Laparoscopic Cholecystectomy in Elderly Patients.
- Author:
Man Sup LIM
1
;
Sun Hyung JOO
;
Samuel LEE
;
Chan Heun PARK
;
Joo Seop KIM
Author Information
1. Department of Surgery, College of Medicine, Hallym University, Seoul, Korea. jskim@hallym.or.kr
- Publication Type:Original Article
- Keywords:
Cholecystectomy, Laparoscopic;
Aged, 70 and over
- MeSH:
Aged*;
Cholecystectomy;
Cholecystectomy, Laparoscopic*;
Cholecystitis, Acute;
Choledocholithiasis;
Gallstones;
Humans;
Inflammation;
Length of Stay;
Mortality;
Postoperative Complications
- From:Korean Journal of Hepato-Biliary-Pancreatic Surgery
2004;8(3):185-189
- CountryRepublic of Korea
- Language:Korean
-
Abstract:
PURPOSE: Open cholecystectomy is preferred to a laparoscopic approach in elderly patients with gallstones, because acute inflammation is more frequent in this age group than in younger patients. However, the surgical morbidity and mortality of an open cholecystectomy are known to be higher than for a laparoscopic cholecystectomy. The aim of this study was to analyze the outcome of laparoscopic cholecystectomy in elderly patients, and to assess its safety and feasibility.
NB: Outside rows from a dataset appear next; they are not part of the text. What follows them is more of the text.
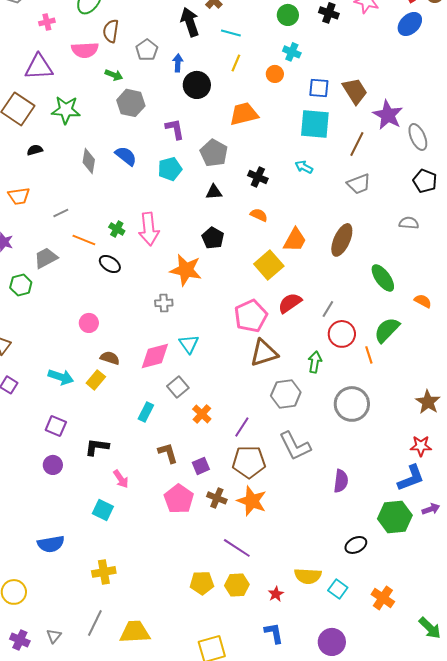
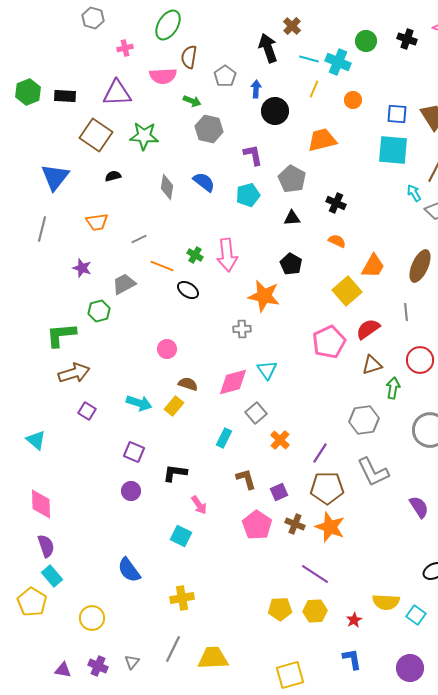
cyan cross: (292, 52) -> (338, 62), moved, size x1.4
cyan arrow: (304, 167) -> (414, 193), moved, turned 30
gray line: (328, 309) -> (406, 312), moved, turned -36
brown triangle: (264, 353) -> (372, 365), moved, size x0.7
purple semicircle: (341, 481) -> (419, 507), turned -40
blue semicircle: (51, 544) -> (129, 570), turned 64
METHODS: 289 laparoscopic cholecystectomy cases were enrolled with regard to their clinical parameters. There were 49 patients older and 240 younger than 70 years of age; Groups A and B, respectively. RESULTS: There were no demographic differences between the two groups. The preoperative presentation of acute cholecystitis was higher in Group A (53.1 versus 37.1%, p< 0.05). The average times interval from the initial symptoms to the operation were 36.3 and 50.2 days in Groups A and B, respectively. The rate of combined choledocholithiasis was higher in Group A (20.4 versus 9.2%, p< 0.05). The average operation time was similar in both groups (83.7+/-29.5 versus 83.0+/-29.3minute). The conversion rate from a laparoscopic to an open cholecystectomy was higher in group A (8.2% versus 2.9%, p=0.08). There were no differences in hospital stays and postoperative complications between the two groups. CONCLUSION: From this study, a laparoscopic cholecystectomy is suggested as a safe and effective treatment in elderly patients. Therefore, a laparoscopic cholecystectomy should be initially and actively performed, rather than an open cholecystectomy in elderly patients.